An Empirical Analysis Packing Discriminators in Generative Adversarial Networks
The following was originally written in December 2018 as a final project for my undergraduate machine learning course. Additions and clarifications have been made while transfering the report over from LaTex.
Generative Adversarial Networks (GANs) [Goodfellow14] are a family of generative models that have had recent success in generating samples from complex distributions. GANs have been used to produce realistic text, numerical and image samples effectively however they generally encounter a common issue where the model produces samples with little diversity. This problem is referred to as mode collapse and a significant amount of work has been put into finding techniques to alleviate this issue. One of these proposed techniques is a simple extension to the discriminator architecture called packing [Lin18] where the network is trained to validate against multiple samples jointly.

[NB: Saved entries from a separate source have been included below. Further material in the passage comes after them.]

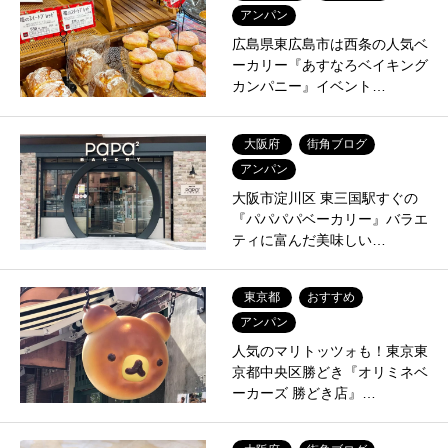
アンパン
広島県東広島市は西条の人気ベ
ーカリー『あすなろベイキング
カンパニー』イベント…
大阪府
街角ブログ
アンパン
大阪市淀川区 東三国駅すぐの
『パパパパベーカリー』バラエ
ティに富んだ美味しい…
東京都
おすすめ
アンパン
人気のマリトッツォも！東京東
京都中央区勝どき『オリミネベ
ーカーズ 勝どき店』…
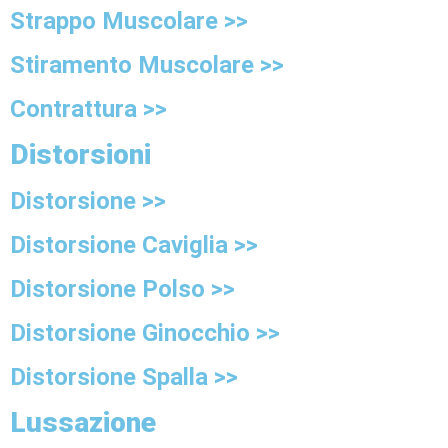
Strappo Muscolare >>
Stiramento Muscolare >>
Contrattura >>
Distorsioni
Distorsione >>
Distorsione Caviglia >>
Distorsione Polso >>
Distorsione Ginocchio >>
Distorsione Spalla >>
Lussazione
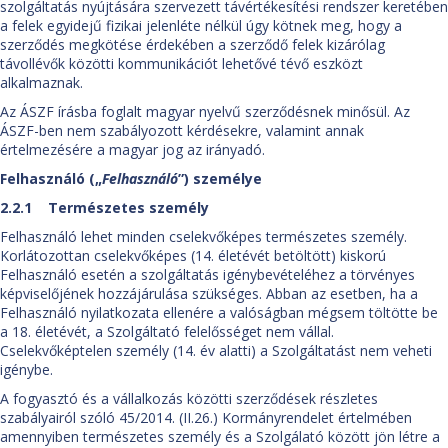
szolgáltatás nyújtására szervezett távértékesítési rendszer keretében
a felek egyidejű fizikai jelenléte nélkül úgy kötnek meg, hogy a
szerződés megkötése érdekében a szerződő felek kizárólag
távollévők közötti kommunikációt lehetővé tévő eszközt
alkalmaznak.
Az ÁSZF írásba foglalt magyar nyelvű szerződésnek minősül. Az
ÁSZF-ben nem szabályozott kérdésekre, valamint annak
értelmezésére a magyar jog az irányadó.
Felhasználó („
Felhasználó
”) személye
2.2.1 Természetes személy
Felhasználó lehet minden cselekvőképes természetes személy.
Korlátozottan cselekvőképes (14. életévét betöltött) kiskorú
Felhasználó esetén a szolgáltatás igénybevételéhez a törvényes
képviselőjének hozzájárulása szükséges. Abban az esetben, ha a
Felhasználó nyilatkozata ellenére a valóságban mégsem töltötte be
a 18. életévét, a Szolgáltató felelősséget nem vállal.
Cselekvőképtelen személy (14. év alatti) a Szolgáltatást nem veheti
igénybe.
A fogyasztó és a vállalkozás közötti szerződések részletes
szabályairól szóló 45/2014. (II.26.) Kormányrendelet értelmében
amennyiben természetes személy és a Szolgálató között jön létre a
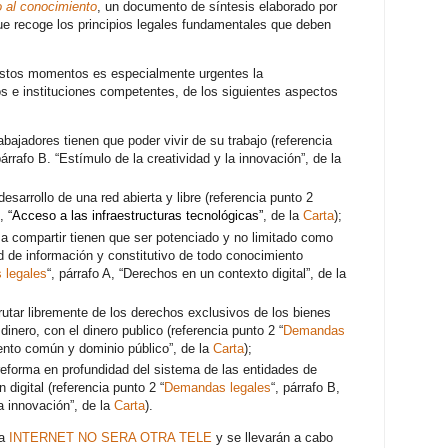
o al conocimiento
, un documento de síntesis elaborado por
e recoge los principios legales fundamentales que deben
estos momentos es especialmente urgentes la
s e instituciones competentes, de los siguientes aspectos
abajadores tienen que poder vivir de su trabajo (referencia
párrafo B. “Estímulo de la creatividad y la innovación”, de la
esarrollo de una red abierta y libre (referencia punto 2
D,
“Acceso a las infraestructuras tecnológicas”
, de la
Carta
);
 a compartir tienen que ser potenciado y no limitado como
d de información y constitutivo de todo conocimiento
 legales
“, párrafo A, “Derechos en un contexto digital”, de la
rutar libremente de los derechos exclusivos de los bienes
inero, con el dinero publico (referencia punto 2 “
Demandas
iento común y dominio público”, de la
Carta
);
eforma en profundidad del sistema de las entidades de
 digital (referencia punto 2 “
Demandas legales
“, párrafo B,
la innovación”, de la
Carta
).
ña
INTERNET NO SERA OTRA TELE
y se llevarán a cabo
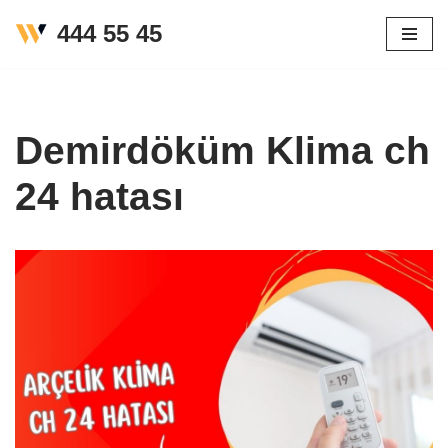
444 55 45
İçeriğe
geç
Demirdöküm Klima ch
24 hatası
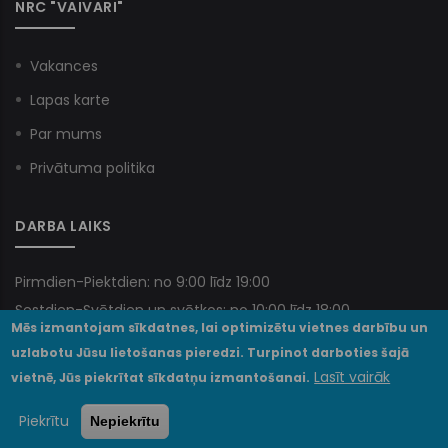
NRC "VAIVARI"
Vakances
Lapas karte
Par mums
Privātuma politika
DARBA LAIKS
Pirmdien-Piektdien: no 9:00 līdz 19:00
Sestdien-Svētdien un svētkos: no 10:00 līdz 18:00
Mēs izmantojam sīkdatnes, lai optimizētu vietnes darbību un
uzlabotu Jūsu lietošanas pieredzi. Turpinot darboties šajā
Lasīt vairāk
vietnē, Jūs piekrītat sīkdatņu izmantošanai.
© VSIA NRC "Vaivari" 2025. Visas tiesības paturētas.
Piekrītu
Nepiekrītu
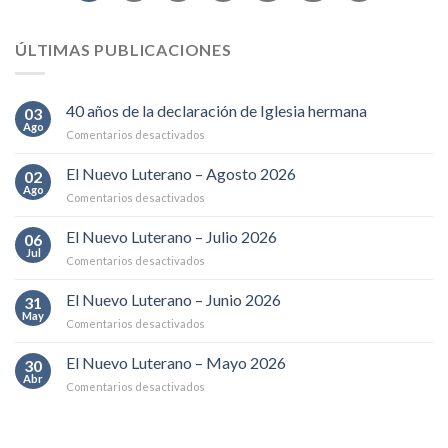
ÚLTIMAS PUBLICACIONES
40 años de la declaración de Iglesia hermana
03
Ago
en
Comentarios desactivados
40
años
El Nuevo Luterano – Agosto 2026
02
de
Ago
en
Comentarios desactivados
la
El
declaración
Nuevo
El Nuevo Luterano – Julio 2026
de
06
Luterano
Jul
Iglesia
en
Comentarios desactivados
–
hermana
El
Agosto
Nuevo
El Nuevo Luterano – Junio 2026
2026
31
Luterano
May
en
Comentarios desactivados
–
El
Julio
Nuevo
El Nuevo Luterano – Mayo 2026
2026
30
Luterano
Abr
en
Comentarios desactivados
–
El
Junio
Nuevo
2026
Luterano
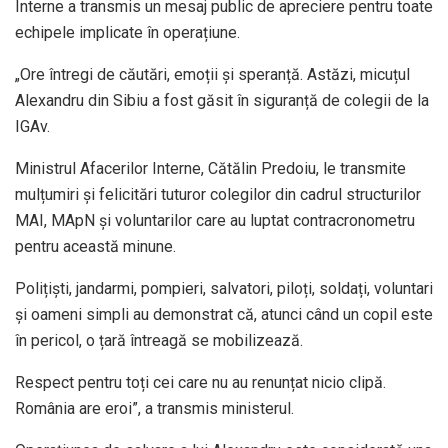
Interne a transmis un mesaj public de apreciere pentru toate
echipele implicate în operațiune.
„Ore întregi de căutări, emoții și speranță. Astăzi, micuțul
Alexandru din Sibiu a fost găsit în siguranță de colegii de la
IGAv.
Ministrul Afacerilor Interne, Cătălin Predoiu, le transmite
mulțumiri și felicitări tuturor colegilor din cadrul structurilor
MAI, MApN și voluntarilor care au luptat contracronometru
pentru această minune.
Polițiști, jandarmi, pompieri, salvatori, piloți, soldați, voluntari
și oameni simpli au demonstrat că, atunci când un copil este
în pericol, o țară întreagă se mobilizează.
Respect pentru toți cei care nu au renunțat nicio clipă.
România are eroi”, a transmis ministerul.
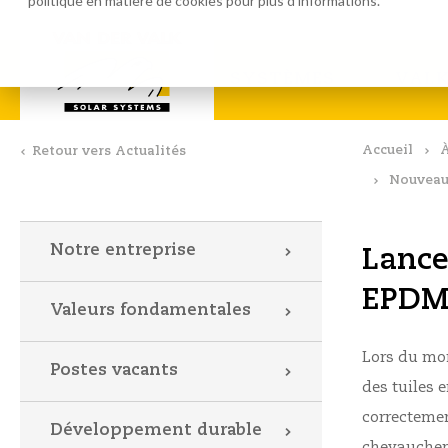
politique en matière de cookies
pour plus d'informations.
Logiciel de calcul
Téléchar
SYSTÈMES
VALK
Accueil
À
Retour vers Actualités
Nouveau 
Notre entreprise
Lance
EPD
Valeurs fondamentales
Lors du mon
Postes vacants
des tuiles e
correctement
Développement durable
chevauchent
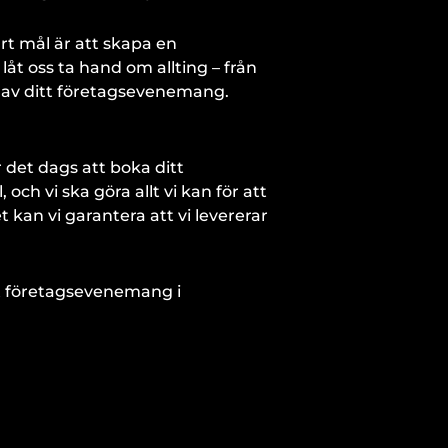
årt mål är att skapa en
åt oss ta hand om allting – från
ta av ditt företagsevenemang.
 det dags att boka ditt
h vi ska göra allt vi kan för att
kan vi garantera att vi levererar
tt företagsevenemang i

In this report we be performing an empirical analysis on packing to better understand how it works in GAN training. We test networks with and without a packing discriminator on synthetic datasets where mode collapse can be easily be monitored and distribution statistics can be changed to observe how effective packing is under different settings.
Preliminaries
Mode Collapse in GANs:
Mode collapse is a phenomenon in GANs where the generator produces samples that lack the same diversity as the target distribution. More specifically, mode collapse is when the generator’s learned distribution assigns a significantly smaller probability density around the region of a mode compared to that of the target distribution [Lin18]. Mode collapse occurs when the generator becomes so overconfident in certain samples fooling the discriminator that instead of exploring the rest of the data manifold for undiscovered modes, the generator continues to produce similar samples to minimize its loss function.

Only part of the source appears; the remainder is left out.